Partial Thickness Rotator Cuff Tears


Rotator cuff tears of the shoulder can be divided into partial-thickness (incomplete) and full-thickness (complete) tears. While surgery is generally indicated for full-thickness cuff tears that are associated with functional impairment, the management of partial thickness tears is more debatable. A partial-thickness rotator cuff tear is also known as an incomplete tear, because the tendon is not completely torn or detached from its insertion on the humeral head. New modalities such as stem cell therapy and collagen-based bioinductive implants are bridging the gap in our techniques to treat this incompletely understood pathology.
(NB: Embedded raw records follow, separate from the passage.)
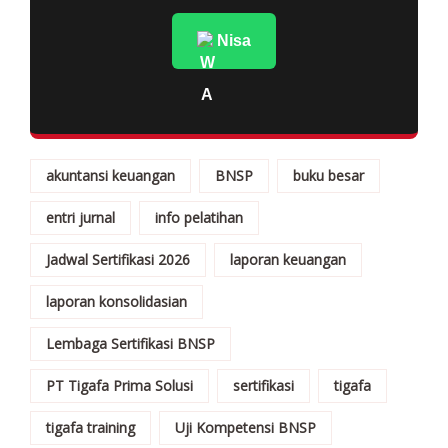
Nisa
akuntansi keuangan
BNSP
buku besar
entri jurnal
info pelatihan
Jadwal Sertifikasi 2026
laporan keuangan
laporan konsolidasian
Lembaga Sertifikasi BNSP
PT Tigafa Prima Solusi
sertifikasi
tigafa
tigafa training
Uji Kompetensi BNSP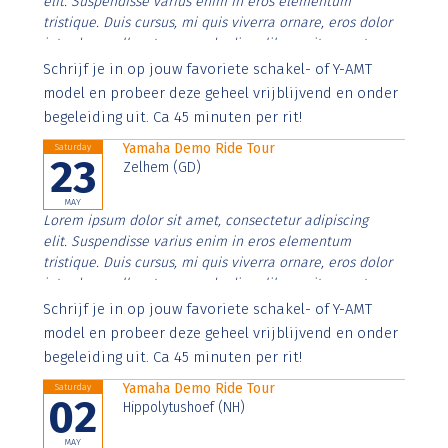
elit. Suspendisse varius enim in eros elementum
tristique. Duis cursus, mi quis viverra ornare, eros dolor
interdum nulla, ut commodo diam libero vitae erat.
Aenean faucibus nibh et justo cursus id rutrum lorem
Schrijf je in op jouw favoriete schakel- of Y-AMT
imperdiet. Nunc ut sem vitae risus tristique posuere.
model en probeer deze geheel vrijblijvend en onder
begeleiding uit. Ca 45 minuten per rit!
Yamaha Demo Ride Tour
Saturday
23
Zelhem (GD)
MAY
Lorem ipsum dolor sit amet, consectetur adipiscing
elit. Suspendisse varius enim in eros elementum
tristique. Duis cursus, mi quis viverra ornare, eros dolor
interdum nulla, ut commodo diam libero vitae erat.
Aenean faucibus nibh et justo cursus id rutrum lorem
Schrijf je in op jouw favoriete schakel- of Y-AMT
imperdiet. Nunc ut sem vitae risus tristique posuere.
model en probeer deze geheel vrijblijvend en onder
begeleiding uit. Ca 45 minuten per rit!
Yamaha Demo Ride Tour
Saturday
02
Hippolytushoef (NH)
MAY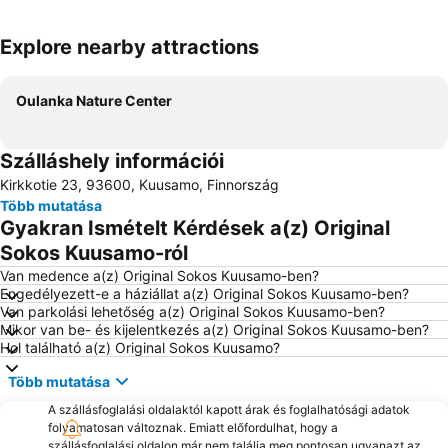
Explore nearby attractions
Nagy méretű térkép
Oulanka Nature Center
Szálláshely információi
Kirkkotie 23, 93600, Kuusamo, Finnország
Több mutatása
Gyakran Ismételt Kérdések a(z) Original
Sokos Kuusamo-ról
Van medence a(z) Original Sokos Kuusamo-ben?
Engedélyezett-e a háziállat a(z) Original Sokos Kuusamo-ben?
Van parkolási lehetőség a(z) Original Sokos Kuusamo-ben?
Mikor van be- és kijelentkezés a(z) Original Sokos Kuusamo-ben?
Hol található a(z) Original Sokos Kuusamo?
Több mutatása
A szállásfoglalási oldalaktól kapott árak és foglalhatósági adatok
folyamatosan változnak. Emiatt előfordulhat, hogy a
szállásfoglalási oldalon már nem találja meg pontosan ugyanazt az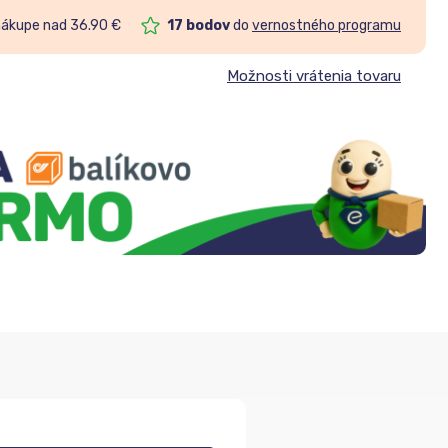
nákupe nad 36.90 €
17
bodov
do
vernostného programu
Možnosti vrátenia tovaru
The rotator cuff is a musculotendinous structure that is comprised of four muscles: supraspinatus, infraspinatus, teres minor and subscapularis. The supraspinatus, infraspinatus, and teres minor insert on the greater tuberosity of the humerus; the subscapularis inserts on the lesser tuberosity. These musculotendinous structures serve as a fixed fulcrum for the arm and function to move and rotate the humerus. The rotator cuff sits under the coracoacromial arch; the components of the coracoacromial are the acromion, coracoacromial ligament, and the distal clavicle found at the acromioclavicular joint (AC) joint.

Differential Diagnosis

  • Rotator cuff tendonitis

  • Subacromial bursitis or impingement syndrome

  • Long head of biceps tenosynovitis or tear

  • Calcific tendonitis

  • AC joint arthritis

  • Suprascapular neuropathy


The management of partial-thickness rotator cuff tears is quickly evolving due to new modalities that are emerging and bridging the gap in the surgeon’s armamentarium to deal with these tears. Historically, partial-thickness tears greater than 25-50% of the tendon diameter have been indicated for conversion (by the surgeon) to a full-thickness tear, followed by primary repair of the tendon similar to a repair of a full-thickness tear. Bursal-sided tears >25% and articular-sided tears >50% of the tendon diameter or depth have been considered indications for tear conversion to a complete tear and primary repair. The reason for this is because of the natural history of these tears; it is understood that most partial-thickness tears will progress to a full-thickness (complete) tear over a few years. However, newer innovations may prevent us from converting these partial thickness tears to complete tears, while preventing the natural history of progression of these tears.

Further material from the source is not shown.